Closed GMBog closed 2 years ago
Hello, thanks for your comment. It's a bit hard to diagnose the problem but your error message suggests that the error comes from the computation of Omega
in the C++ part of the code, suggesting that the variance matrix Sigma
is not full rank when you include too many fixed effects.
One way to fix the problem is to constrain Sigma
to be diagonal and/or spherical (rather than just symmetric positive definite) to make inversion easier. You can do so with the syntax:
my_pln <- PLN(Abundance ~ factor_1 + factor_2 + factor_3, data = my_data, control = list(covariance = "diagonal"))
This is a strong constraint but it's hard to advise anything else without looking at the data.
Hello, thank you for your prompt reply. I am working with an abundance matrix of 795 samples and 2059 OTUs. I have four different fixed effects such as year, sequencing run, lactation number and rumen sampling order.
The error message occurred when I used PLNLDA grouping by a different fixed effect not included in the model. I had no problems with PLN or PLNPCA.
I will try your suggestion to include a restriction for sigma.
Could you share your design matrix with fake count data (or just the design matrix and let me generate fake count data) ? I'm a bit puzzled as to why the optimizer works for PLN and PLNPCA but not for PLNLDA. It might a problem during the post-processing (which differs for the three methods).
For future references, the problem arises when there is a discrete factor among the fixed effect. The (silent) removal of the intercept term leads to binary coding of the first factor (from the fixed effect)
> data <- data.frame(grouping = c("A", "A", "B", "B"), fixef = c("a", "b", "a", "b"))
> model.matrix(~ 0 + fixef, data = data)
fixefa fixefb
1 1 0
2 0 1
3 1 0
4 0 1
which interferes with the later binary coding for the grouping factor as the full model matrix is not full rank anymore
> cbind(model.matrix(~ 0 + grouping, data = data),
+ model.matrix(~ 0 + fixef, data = data))
groupingA groupingB fixefa fixefb
1 1 0 1 0
2 1 0 0 1
3 0 1 1 0
4 0 1 0 1
This can be fixed either by:
1/ removing the first column from the covariates model matrix (only if xlevels
is not NULL)
2/ forcing an intercept in the formula when building the model matrix but removing it during model fitting
In both cases, some adaptations to the predict()
functions are required.
@jchiquet unless you have a different opinion, I find 2/ slightly cleaner and will fix it that way.

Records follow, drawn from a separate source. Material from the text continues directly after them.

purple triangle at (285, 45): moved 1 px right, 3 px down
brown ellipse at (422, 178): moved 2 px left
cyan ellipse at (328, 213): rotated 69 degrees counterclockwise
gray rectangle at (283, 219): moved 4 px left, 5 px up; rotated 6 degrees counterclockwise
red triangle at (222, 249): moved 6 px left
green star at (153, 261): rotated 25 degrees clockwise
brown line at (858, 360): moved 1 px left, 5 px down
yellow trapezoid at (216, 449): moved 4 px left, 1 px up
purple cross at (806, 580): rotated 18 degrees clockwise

@jchiquet unless you have a different opinion, I find 2/ slightly cleaner and will fix it that way.
Sounds good, thank you @mahendra-mariadassou for handling this!

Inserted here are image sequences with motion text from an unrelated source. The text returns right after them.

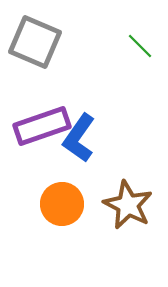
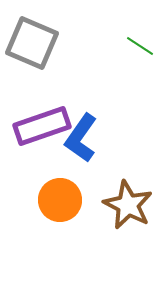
gray square: moved 3 px left, 1 px down
green line: rotated 12 degrees counterclockwise
blue L-shape: moved 2 px right
orange circle: moved 2 px left, 4 px up
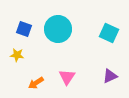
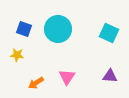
purple triangle: rotated 28 degrees clockwise
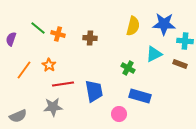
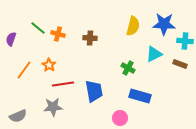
pink circle: moved 1 px right, 4 px down
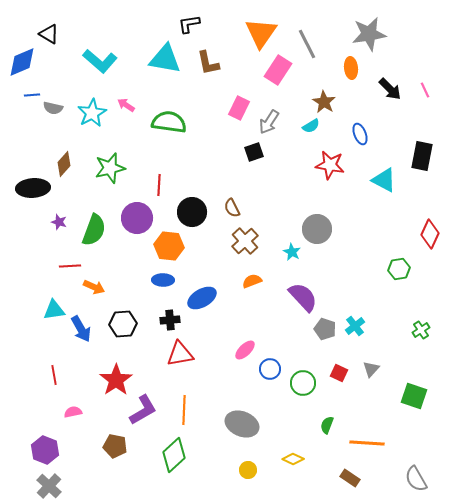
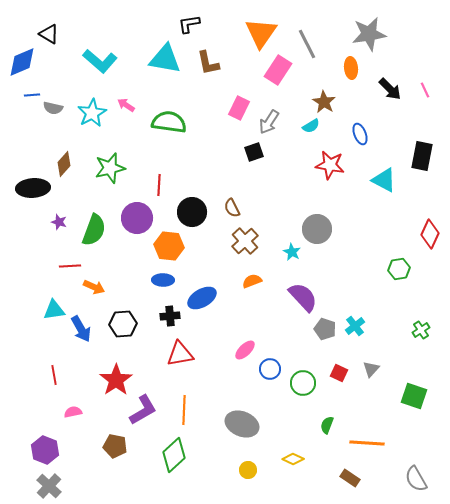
black cross at (170, 320): moved 4 px up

Thank you very much for your prompt response to my questions.
2/ forcing an intercept in the formula when building the model matrix but removing it during model fitting Do I need to modify the PLNLDA function, or can I do it directly in RStudio with the original function of the package?

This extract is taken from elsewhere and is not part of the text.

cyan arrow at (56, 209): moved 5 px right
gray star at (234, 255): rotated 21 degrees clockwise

2/ forcing an intercept in the formula when building the model matrix but removing it during model fitting Do I need to modify the PLNLDA function, or can I do it directly in RStudio with the original function of the package?
No, I need to fix the bug from our side. I should hopefully be done next week and will let know. You'll need to develop the development version of the package before the issue is fixed on CRAN.
Hi,
The problem should be solved in the current version of the package, which you install on your computer with:
remotes::install_github("pln-team/PLNmodels")
Let me know if you still encounter problems.
When I use the PLN function with a model with nested fixed effects, or with more than four fixed effects, I get the following error message:
warning: inv_sympd(): given matrix is not symmetric
error: inv_sympd(): matrix is singular or not positive definite Error in optimizer(list(Theta = private$Theta, M = private$M, S = sqrt(private$S2)), : inv_sympd(): matrix is singular or not positive definite
Which I believe is due to the fixed effects matrix being used. How is it possible to solve this?